#### Activity
A line below contains "SAMPLE PAGE", and a later one contains "Ayr United Boss". Repeat both, with every line between them, exactly.

(Data to use Opens)

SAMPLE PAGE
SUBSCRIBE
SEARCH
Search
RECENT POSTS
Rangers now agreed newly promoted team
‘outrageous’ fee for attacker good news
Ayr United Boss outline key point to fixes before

(Data to use Closes)
(Data to use Opens)

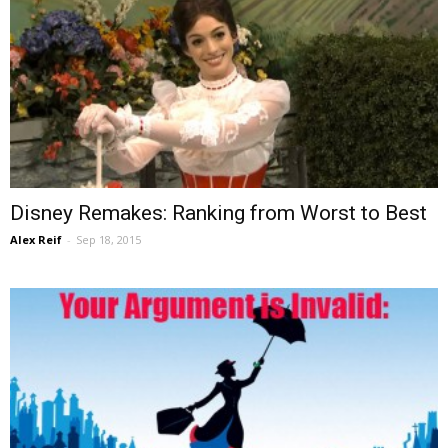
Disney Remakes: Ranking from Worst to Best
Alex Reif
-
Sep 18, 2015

(Data to use Closes)

#### Solution for this problem
SAMPLE PAGE
SUBSCRIBE
SEARCH
Search
RECENT POSTS
Rangers now agreed newly promoted team
‘outrageous’ fee for attacker good news
Ayr United Boss outline key point to fixes before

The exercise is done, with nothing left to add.